(What is needed):
Give again, word for word, the lines below that run from the line with "2024年在全国更多城市" through the line with "(8:30 - 22:00)". Drop the pictures.

(Records for the task):
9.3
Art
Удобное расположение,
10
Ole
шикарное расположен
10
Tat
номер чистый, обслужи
* * *
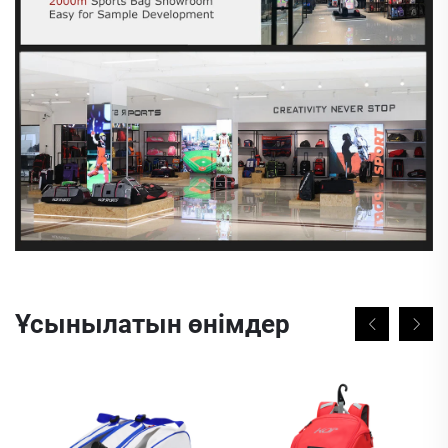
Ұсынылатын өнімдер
==
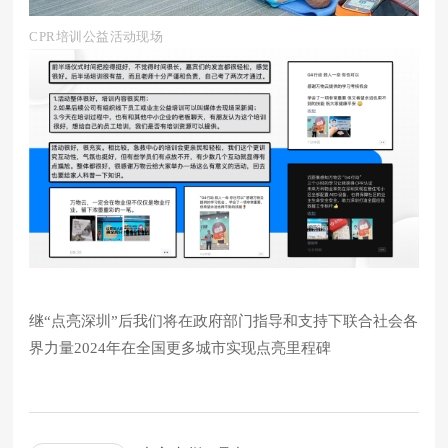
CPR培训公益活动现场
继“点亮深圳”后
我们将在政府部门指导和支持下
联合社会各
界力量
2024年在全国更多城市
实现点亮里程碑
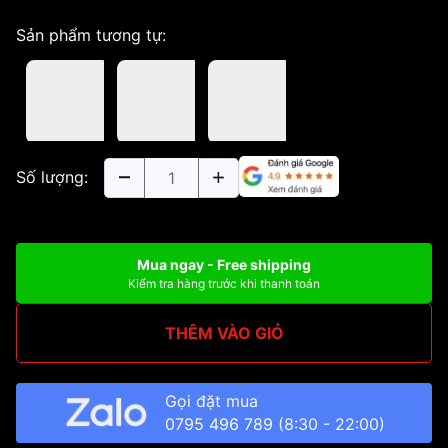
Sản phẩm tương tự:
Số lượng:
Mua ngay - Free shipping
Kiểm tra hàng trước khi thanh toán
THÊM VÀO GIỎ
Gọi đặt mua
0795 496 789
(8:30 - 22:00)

(Output of the exercise):
2024年在全国更多城市
实现点亮里程碑
Sản phẩm tương tự:
Số lượng:
Mua ngay - Free shipping
Kiểm tra hàng trước khi thanh toán
THÊM VÀO GIỎ
Gọi đặt mua
0795 496 789
(8:30 - 22:00)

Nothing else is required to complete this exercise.